| Entries supplied |

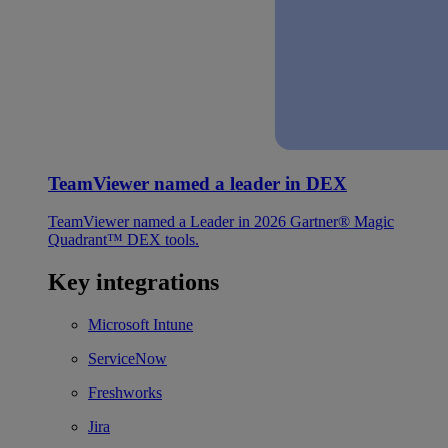
TeamViewer named a leader in DEX
TeamViewer named a Leader in 2026 Gartner® Magic
Quadrant™ DEX tools.
Key integrations
Microsoft Intune
ServiceNow
Freshworks
Jira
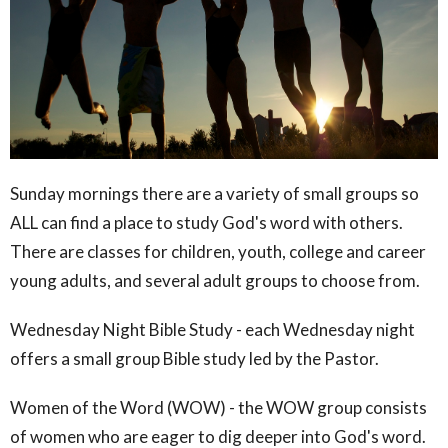
Sunday mornings there are a variety of small groups so
ALL can find a place to study God's word with others.
There are classes for children, youth, college and career
young adults, and several adult groups to choose from.
Wednesday Night Bible Study - each Wednesday night
offers a small group Bible study led by the Pastor.
Women of the Word (WOW) - the WOW group consists
of women who are eager to dig deeper into God's word.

| Your task |
Beginning at the line that holds "Sunday mornings there", copy every line through the end of the entries exactly as given, and only those lines.

| The completed task |
Sunday mornings there are a variety of small groups so
ALL can find a place to study God's word with others.
There are classes for children, youth, college and career
young adults, and several adult groups to choose from.
Wednesday Night Bible Study - each Wednesday night
offers a small group Bible study led by the Pastor.
Women of the Word (WOW) - the WOW group consists
of women who are eager to dig deeper into God's word.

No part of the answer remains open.